_ABOUT THIS EXERCISE_. Your answer must be an exact copy of the records, with no pictures included.

================

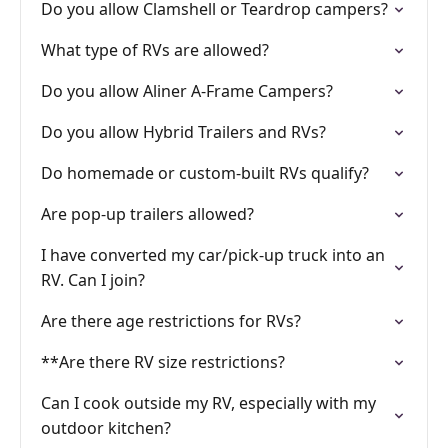
Do you allow Clamshell or Teardrop campers?
What type of RVs are allowed?
Do you allow Aliner A-Frame Campers?
Do you allow Hybrid Trailers and RVs?
Do homemade or custom-built RVs qualify?
Are pop-up trailers allowed?
I have converted my car/pick-up truck into an
RV. Can I join?
Are there age restrictions for RVs?
**Are there RV size restrictions?
Can I cook outside my RV, especially with my
outdoor kitchen?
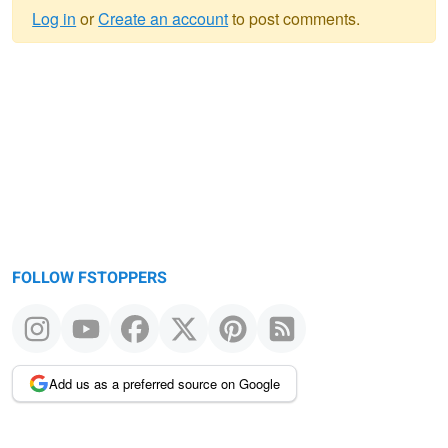
Log in
or
Create an account
to post comments.
Warning
message
FOLLOW FSTOPPERS
Add us as a preferred source on Google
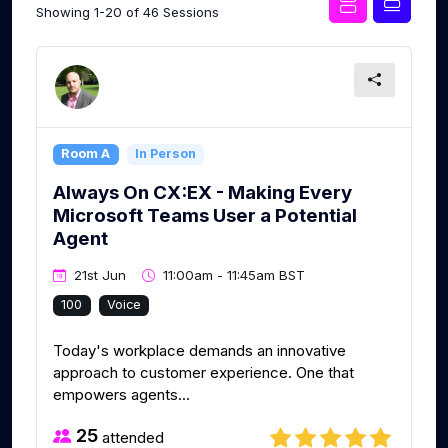
Showing 1-20 of 46 Sessions
Room A
In Person
Always On CX:EX - Making Every
Microsoft Teams User a Potential
Agent
21st Jun
11:00am - 11:45am BST
100
Voice
Today's workplace demands an innovative
approach to customer experience. One that
empowers agents...
25
attended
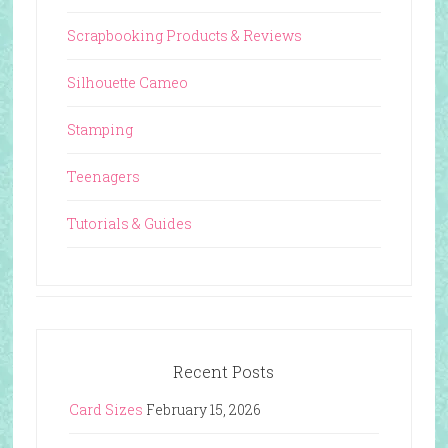
Scrapbooking Products & Reviews
Silhouette Cameo
Stamping
Teenagers
Tutorials & Guides
Recent Posts
Card Sizes
February 15, 2026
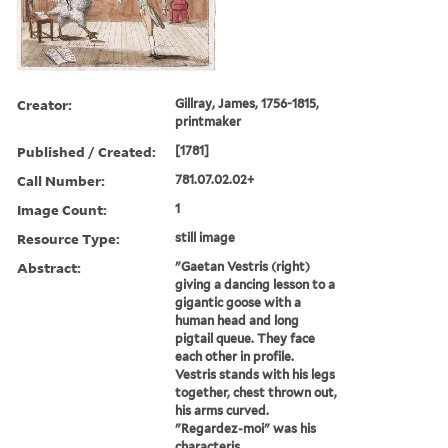
Creator:
Gillray, James, 1756-1815,
printmaker
Published / Created:
[1781]
Call Number:
781.07.02.02+
Image Count:
1
Resource Type:
still image
Abstract:
"Gaetan Vestris (right)
giving a dancing lesson to a
gigantic goose with a
human head and long
pigtail queue. They face
each other in profile.
Vestris stands with his legs
together, chest thrown out,
his arms curved.
"Regardez-moi" was his
characteris...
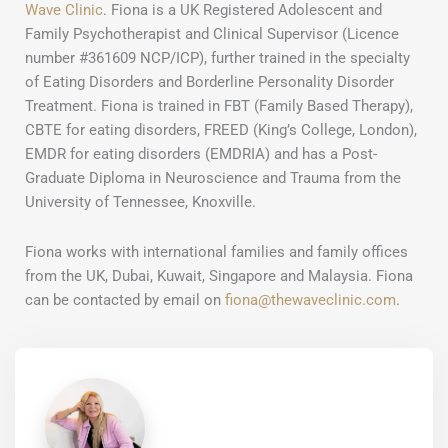
Wave Clinic
. Fiona is a UK Registered Adolescent and
Family Psychotherapist and Clinical Supervisor (Licence
number #361609 NCP/ICP), further trained in the specialty
of Eating Disorders and Borderline Personality Disorder
Treatment. Fiona is trained in FBT (Family Based Therapy),
CBTE for eating disorders, FREED (King’s College, London),
EMDR for eating disorders (EMDRIA) and has a Post-
Graduate Diploma in Neuroscience and Trauma from the
University of Tennessee, Knoxville.
Fiona works with international families and family offices
from the UK, Dubai, Kuwait, Singapore and Malaysia. Fiona
can be contacted by email on
fiona@thewaveclinic.com
.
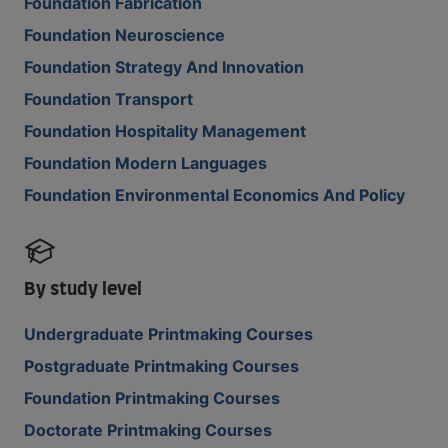
Foundation Fabrication
Foundation Neuroscience
Foundation Strategy And Innovation
Foundation Transport
Foundation Hospitality Management
Foundation Modern Languages
Foundation Environmental Economics And Policy
By study level
Undergraduate Printmaking Courses
Postgraduate Printmaking Courses
Foundation Printmaking Courses
Doctorate Printmaking Courses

================

_REPLY TO THE EXERCISE_.
Do you allow Clamshell or Teardrop campers?
What type of RVs are allowed?
Do you allow Aliner A-Frame Campers?
Do you allow Hybrid Trailers and RVs?
Do homemade or custom-built RVs qualify?
Are pop-up trailers allowed?
I have converted my car/pick-up truck into an
RV. Can I join?
Are there age restrictions for RVs?
**Are there RV size restrictions?
Can I cook outside my RV, especially with my
outdoor kitchen?
Log in
or
Create an account
to post comments.
Warning
message
FOLLOW FSTOPPERS
Add us as a preferred source on Google
Showing 1-20 of 46 Sessions
Room A
In Person
Always On CX:EX - Making Every
Microsoft Teams User a Potential
Agent
21st Jun
11:00am - 11:45am BST
100
Voice
Today's workplace demands an innovative
approach to customer experience. One that
empowers agents...
25
attended
Scrapbooking Products & Reviews
Silhouette Cameo
Stamping
Teenagers
Tutorials & Guides
Recent Posts
Card Sizes
February 15, 2026
Creator:
Gillray, James, 1756-1815,
printmaker
Published / Created:
[1781]
Call Number:
781.07.02.02+
Image Count:
1
Resource Type:
still image
Abstract:
"Gaetan Vestris (right)
giving a dancing lesson to a
gigantic goose with a
human head and long
pigtail queue. They face
each other in profile.
Vestris stands with his legs
together, chest thrown out,
his arms curved.
"Regardez-moi" was his
characteris...
Wave Clinic
. Fiona is a UK Registered Adolescent and
Family Psychotherapist and Clinical Supervisor (Licence
number #361609 NCP/ICP), further trained in the specialty
of Eating Disorders and Borderline Personality Disorder
Treatment. Fiona is trained in FBT (Family Based Therapy),
CBTE for eating disorders, FREED (King’s College, London),
EMDR for eating disorders (EMDRIA) and has a Post-
Graduate Diploma in Neuroscience and Trauma from the
University of Tennessee, Knoxville.
Fiona works with international families and family offices
from the UK, Dubai, Kuwait, Singapore and Malaysia. Fiona
can be contacted by email on
fiona@thewaveclinic.com
.
Foundation Fabrication
Foundation Neuroscience
Foundation Strategy And Innovation
Foundation Transport
Foundation Hospitality Management
Foundation Modern Languages
Foundation Environmental Economics And Policy
By study level
Undergraduate Printmaking Courses
Postgraduate Printmaking Courses
Foundation Printmaking Courses
Doctorate Printmaking Courses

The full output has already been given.